Let $V$ be a vector space over $\mathbb{R}$ . Recall that a complex structure on $V$ is a linear operator $J$ on $V$ such that $J^2=-I$ , where $J^2=J\circ J$ , and $I$ is the identity operator on $V$ . A prototypical example of a complex structure is given by the map $J:V\to V$ defined by $J(v,w)=(-w,v)$ where $V=\mathbb{R}^n\oplus \mathbb{R}^n$ .

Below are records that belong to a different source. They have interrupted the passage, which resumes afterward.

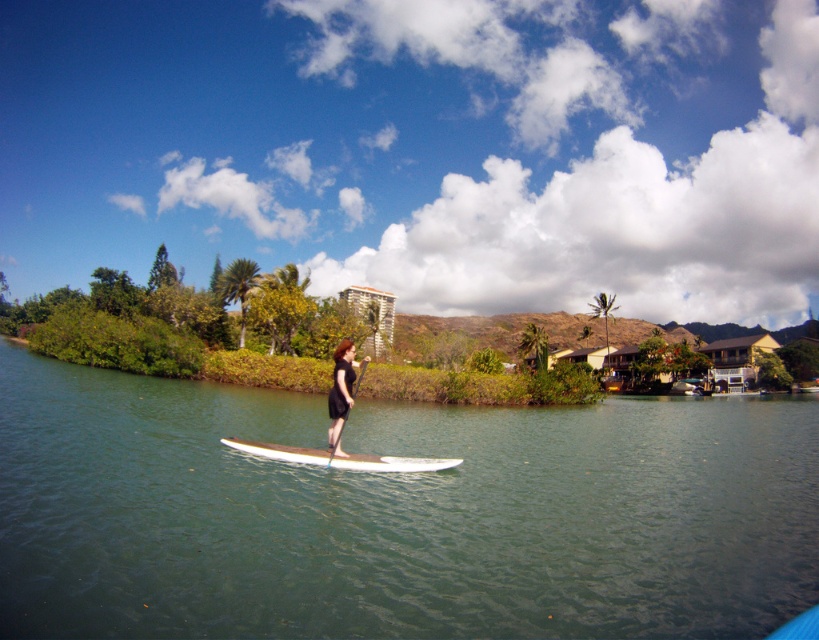 Question: Which of the following is the closest to the observer?

Choices:
 (A) green smooth water at center
 (B) white glossy paddleboard at center
 (C) white smooth surfboard at center

Answer: (A)

Question: Does white smooth surfboard at center have a lesser width compared to white glossy paddleboard at center?

Choices:
 (A) yes
 (B) no

Answer: (B)

Question: Which object is farther from the camera taking this photo?

Choices:
 (A) white glossy paddleboard at center
 (B) white smooth surfboard at center

Answer: (A)

Question: Considering the relative positions of green smooth water at center and white glossy paddleboard at center in the image provided, where is green smooth water at center located with respect to white glossy paddleboard at center?

Choices:
 (A) left
 (B) right

Answer: (B)

Question: Which of these objects is positioned farthest from the white glossy paddleboard at center?

Choices:
 (A) white smooth surfboard at center
 (B) green smooth water at center

Answer: (B)

Question: Can you confirm if white smooth surfboard at center is positioned above white glossy paddleboard at center?

Choices:
 (A) yes
 (B) no

Answer: (B) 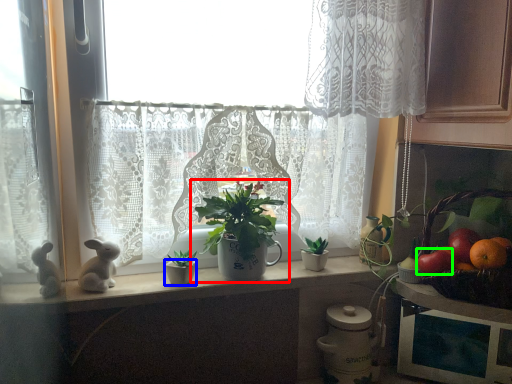 Question: Considering the real-world distances, which object is farthest from houseplant (highlighted by a red box)? flowerpot (highlighted by a blue box) or fruit (highlighted by a green box)?

Choices:
 (A) flowerpot
 (B) fruit

Answer: (B) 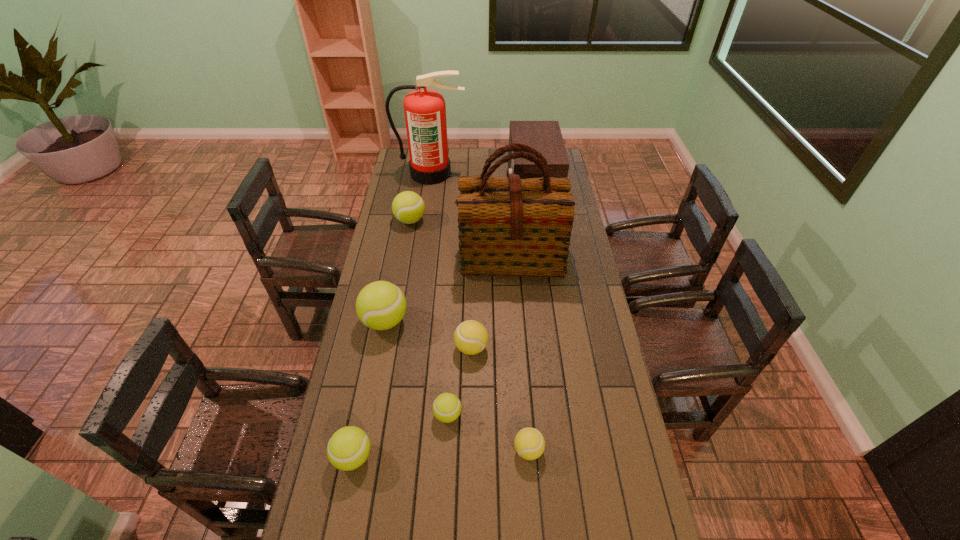 The image size is (960, 540). Find the location of `object present at the far left corner`. object present at the far left corner is located at coordinates (425, 111).

At what (x,y) coordinates should I click in order to perform the action: click on object that is at the far right corner. Please return your answer as a coordinate pair (x, y). Looking at the image, I should click on (544, 136).

The height and width of the screenshot is (540, 960). Identify the location of vacant space at the left edge. (390, 348).

You are a GUI agent. You are given a task and a screenshot of the screen. Output one action in this format:
    pyautogui.click(x=<x>, y=<y>)
    Task: Click on the vacant space at the right edge of the desktop
    This screenshot has width=960, height=540.
    Given the screenshot: What is the action you would take?
    pyautogui.click(x=593, y=336)

Identify the location of free space between the nearer yellow tennis ball and the radio receiver. (530, 318).

In order to click on vacant point located between the sixth nearest object and the farther yellow tennis ball in this screenshot , I will do `click(492, 302)`.

The width and height of the screenshot is (960, 540). Identify the location of blank region between the shopping bag and the second smallest green tennis ball. (432, 356).

The height and width of the screenshot is (540, 960). I want to click on unoccupied position between the smaller yellow tennis ball and the farther yellow tennis ball, so click(x=500, y=399).

At what (x,y) coordinates should I click in order to perform the action: click on vacant area that lies between the seventh shortest object and the biggest green tennis ball. Please return your answer as a coordinate pair (x, y). This screenshot has height=540, width=960. Looking at the image, I should click on (458, 253).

An almost complex structure on a manifold $M$ is a differentiable map $$J:TM\to TM$$ on the tangent bundle $TM$ of $M$ , such that

• $J$ preserves each fiber, that is, the following diagram is commutative:
  
  or $\pi\circ J=\pi$ , where $\pi$ is the standard projection onto $M$ , and $i$ is the identity map on $M$ ;
• $J$ is linear on each fiber, and whose square is minus the identity. This means that, for each fiber $F_x:=\pi^{-1}(x)\subseteq TM$ , the restriction $J_x:=J\mid_{F_x}$ is a complex structure on $F_x$ .

Remark. If $M$ is a complex manifold, then multiplication by $i$ on each tangent space gives an almost complex structure.